Re: oak-run, diet and new module

2017-02-14 Thread Davide Giannella
On 10/02/2017 14:01, Thomas Mueller wrote:
> Hi,
>
> What about moving benchmarks to a new module oak-benchmark? I'm not sure
> if it's feasible, and not sure if it would reduce the size a lot. But it
> is easy to understand, where oak-operations and oak-development is quite
> fuzzy.

Reflecting over the original proposal we came in jira in 2015[0], I
thought it would have been better to keep oak-run for the production
operations (compactions, etc) while moving benchmarks and similar to
oak-devel (or whatever other name we may fancy).

(0) https://issues.apache.org/jira/browse/OAK-3134

The story behind this is that after an initial investigation a year ago
we discovered that largest part of oak-run size, was taken by libraries
which we actually use in a "development phase" like, but not limited
to,  benchmark[1].

(1) https://issues.apache.org/jira/browse/OAK-3766

By simply moving away such code, that doesn't need to be deployed into
maven, we are going to cut considerably the size in oak-run.

Still the pain point around backport remains.

Davide




Re: oak-run, diet and new module

2017-02-10 Thread Arek Kita
Hi,

On 10/02/17 10:09, "Francesco Mari"  wrote:

> As much as I like the proposal of slimming down oak-run, I think that
> dividing oak-run in oak-operations and oak-development is the wrong
> way to go. This kind of division is horizontal, since commands
> pertaining to different persistence backends are grouped together
> according to their roles. This division will not solve the problem of
> feature bloat. These two modules will grow over time in the same way
> that oak-run did.


I fully agree here with Francesco. The artificial division of both parts won’t 
help here and some parts might be still in common. 


> 
> I'm more in favour of a vertical separation of oak-run. I explained
> part of this idea in OAK-5437. I think it's more effective to split
> oak-run in vertical slices, where each slice pertains to a persistence
> layer (segment, mongo, etc.) or a well defined functional area
> (indexing, security, etc.). This kind of separation would bring the
> CLI code close to the main code they are working with. Changes in the
> main code are more easily reflected in the CLI code, and the other way
> around. It would also be easier to figure out which individual or
> group of individuals is actively maintaining a certain piece of code.

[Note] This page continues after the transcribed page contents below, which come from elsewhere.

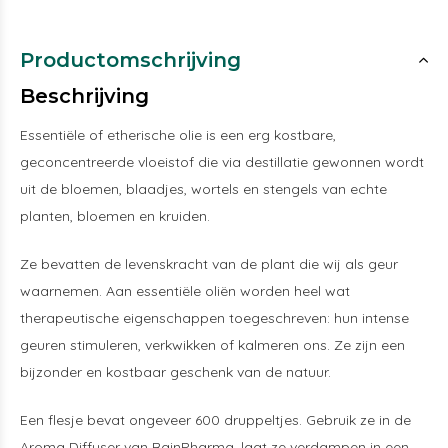
Productomschrijving
Beschrijving
Essentiële of etherische olie is een erg kostbare,
geconcentreerde vloeistof die via destillatie gewonnen wordt
uit de bloemen, blaadjes, wortels en stengels van echte
planten, bloemen en kruiden.
Ze bevatten de levenskracht van de plant die wij als geur
waarnemen. Aan essentiële oliën worden heel wat
therapeutische eigenschappen toegeschreven: hun intense
geuren stimuleren, verkwikken of kalmeren ons. Ze zijn een
bijzonder en kostbaar geschenk van de natuur.
Een flesje bevat ongeveer 600 druppeltjes. Gebruik ze in de
Aroma Diffuser van RainPharma, laat ze verdampen in een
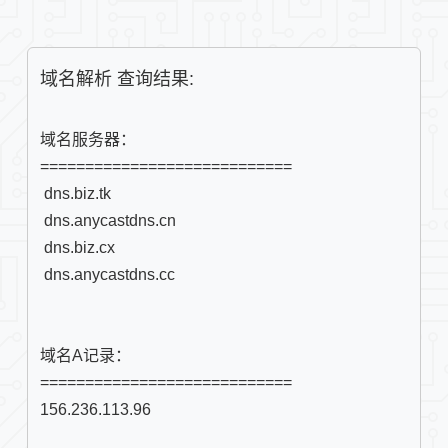
域名解析 查询结果:
域名服务器：

============================

 dns.biz.tk

 dns.anycastdns.cn

 dns.biz.cx

域名A记录：

156.236.113.96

I think that the above approach is more flexible. 

What for me as developer or user is even better is that I have one tool that 
have all such things in one place with convenient access (pls look at git or 
docker tool). Git in fact has multiple separate binaries but they are 
integrated together so it is not visible for user (skipping some hard to 
understand parts of git).

When it comes to developer side I think the more important is ability of loose 
coupling between different modules/components so they are quite easily testable 
(in separation) and they can work independently with minimal communication. I 
know this might be obvious but CLI tools aren’t using any frameworks that can 
help with that. CLI tools should be fast and simple like commands in UNIX world.

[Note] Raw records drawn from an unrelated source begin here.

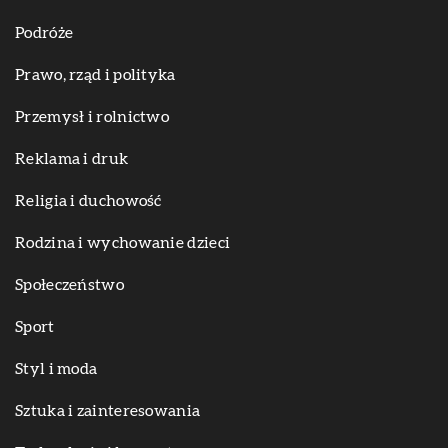
Podróże
Prawo, rząd i polityka
Przemysł i rolnictwo
Reklama i druk
Religia i duchowość
Rodzina i wychowanie dzieci
Społeczeństwo
Sport
Styl i moda
Sztuka i zainteresowania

Sorry to be elaborate here but I was working recently on a command line tool 
which has multiple stages and multiple options and they relate to each other, 
so I didn’t want to connect directly parts as it would be hard to test and 
understand them. So, I have decided to wrap them in a simple abstraction that 
will separate those layers (stages, options, commands etc).

I have borrowed a UNIX philosophy to my tool internally: “do one thing but do 
it the best”, the same way in UNIX we have multiple little commands. 
I divided (in my case in Java) different fragments into completely independent 
components.

I my case it was a dynamic pipeline constructed when the tool was starting:

userInput > initializationOfTool | component1 | component2 | component3 > output

where `userInput` is a set of options and switches + environmental variables if 
needed.
The output might be just an exit code or something important that needs to be 
displayed at the end. In case of oak-run most of the operations are in repo 
(side effected).


In reality in UNIX you might have implemented something like that:

cat user-input.properties | pipelineComponent1 | pipelineComponent2 > 
resultsForFurtherProcessing

Obviously, each component might cause side effects but I’m showing here a 
communication model for such simple CLI tooling that has multiple routines and 
options.

The contract here is that: 

• each pipeline component can output on stderr (to user) – this is just for 
logging purposes (that’s the one channel like stderr) for debugging,
• the second channel is for inter-communication between components (more 
structured pipe data) which I describe it below in more details.

In my Java tool, I’ve constructed a very simple structure/type-safe map that is 
passed from previous component, and then it is processed by component and 
passed for further processing for other components. The best I think from this 
approach that might be beneficial here is that components are completely 
independent from each other. They’re passing a map (which represents different 
communication channels) and obviously, components can validate it before 
processing if it contains everything that is needed at that stage but this 
allows to divide such CLI tool in different fragments (no matter how big) and 
it allows you later to decompose bigger parts into smaller ones if needed. 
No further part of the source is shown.